Qualitative Easing: How it Works and Why it Matters, by Roger E.A. Farmer
:
Abstract This paper is about the effectiveness of
qualitative easing; a government policy that is designed to mitigate risk
through central bank purchases of privately held risky assets and their
replacement by government debt, with a return that is guaranteed by the
taxpayer. Policies of this kind have recently been carried out by national
central banks, backed by implicit guarantees from national treasuries. I
construct a general equilibrium model where agents have rational
expectations and there is a complete set of financial securities, but where
agents are unable to participate in financial markets that open before they
are born. I show that a change in the asset composition of the central
bank’s balance sheet will change equilibrium asset prices.
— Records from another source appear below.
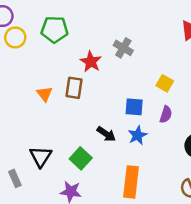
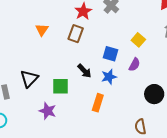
brown rectangle: (74, 88) -> (76, 34), moved
green square: (81, 158) -> (60, 86), turned 36
orange rectangle: (131, 182) -> (98, 103), moved, size x0.7

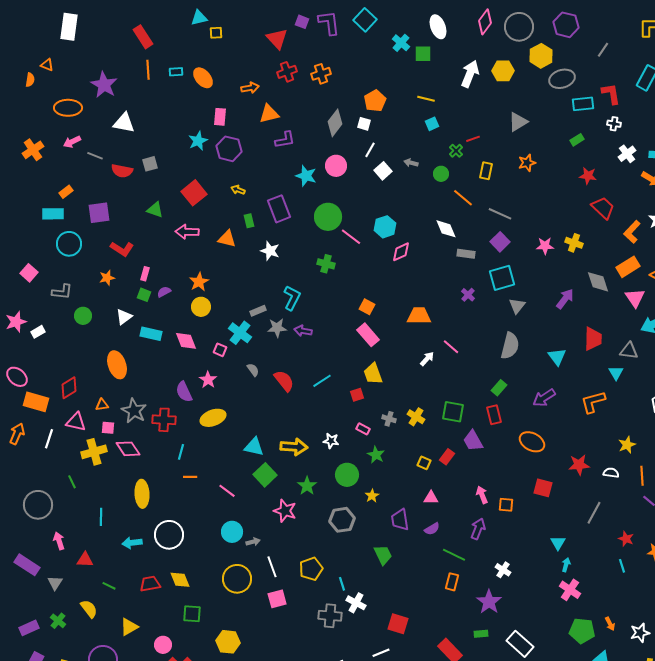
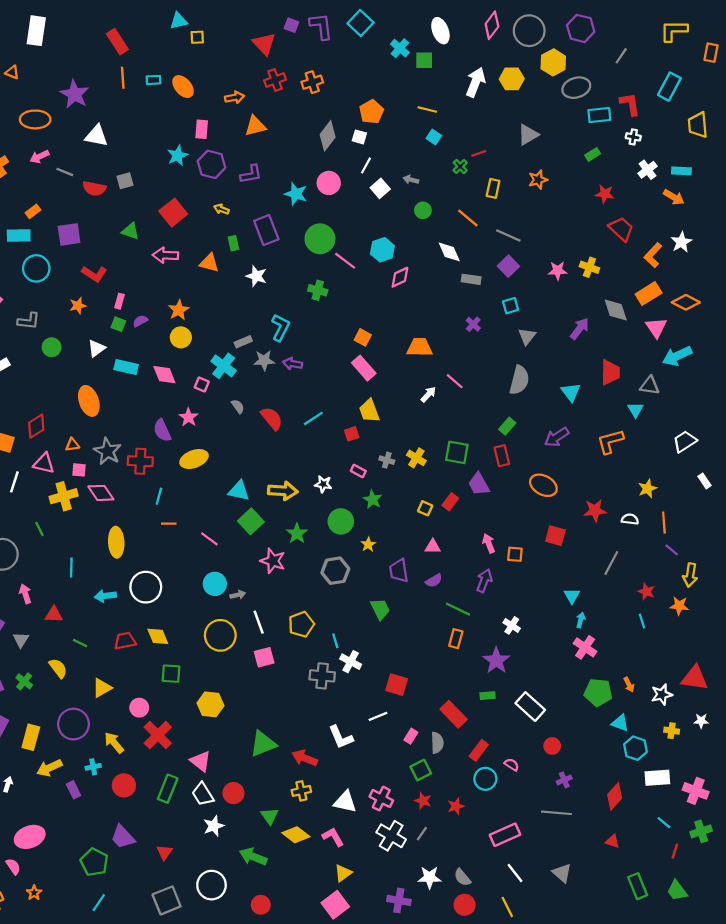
cyan square: (432, 124) -> (434, 137), turned -32
purple L-shape: (285, 140) -> (251, 174), moved
green circle: (441, 174) -> (423, 210), moved
cyan square: (502, 278) -> (511, 306), size x0.6

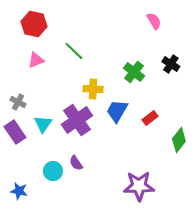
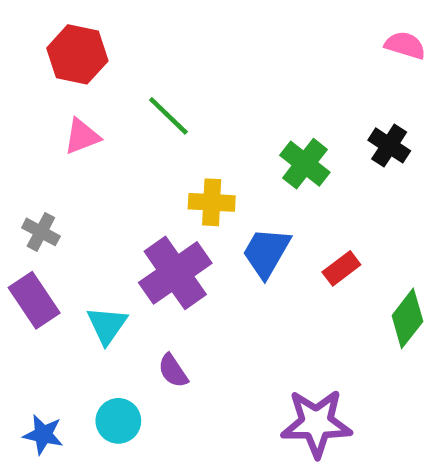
pink semicircle: (154, 21) -> (405, 45), moved, turned -42
cyan triangle: (43, 124) -> (107, 325), moved
cyan circle: (53, 171) -> (118, 421), moved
Further, I prove
that a policy in which the central bank stabilizes fluctuations in the stock
market is Pareto improving and is costless to implement.

1 Introduction Central banks throughout the world have
recently engaged in two kinds of unconventional monetary policies:
quantitative easing (QE), which is “an increase in the size of the balance
sheet of the central bank through an increase it is monetary liabilities”,
and qualitative easing (QuaE) which is “a shift in the composition of the
assets of the central bank towards less liquid and riskier assets, holding
constant the size of the balance sheet.”[1]

I have made the case, in a recent series of books and articles, (Farmer,
2006, 2010a,b,c,d, 2012, 2013), that qualitative easing can stabilize
economic activity and that a policy of this kind will increase economic
welfare. In this paper I provide an economic model that shows how
qualitative easing works and why it matters.

Because qualitative easing is conducted by the central bank, it is often
classified as a monetary policy. But because it adds risk to the public
balance sheet that is ultimately borne by the taxpayer, QuaE is better
thought of as a fiscal or quasi-fiscal policy (Buiter, 2010). This
distinction is important because, in order to be effective, QuaE necessarily
redistributes resources from one group of agents to another.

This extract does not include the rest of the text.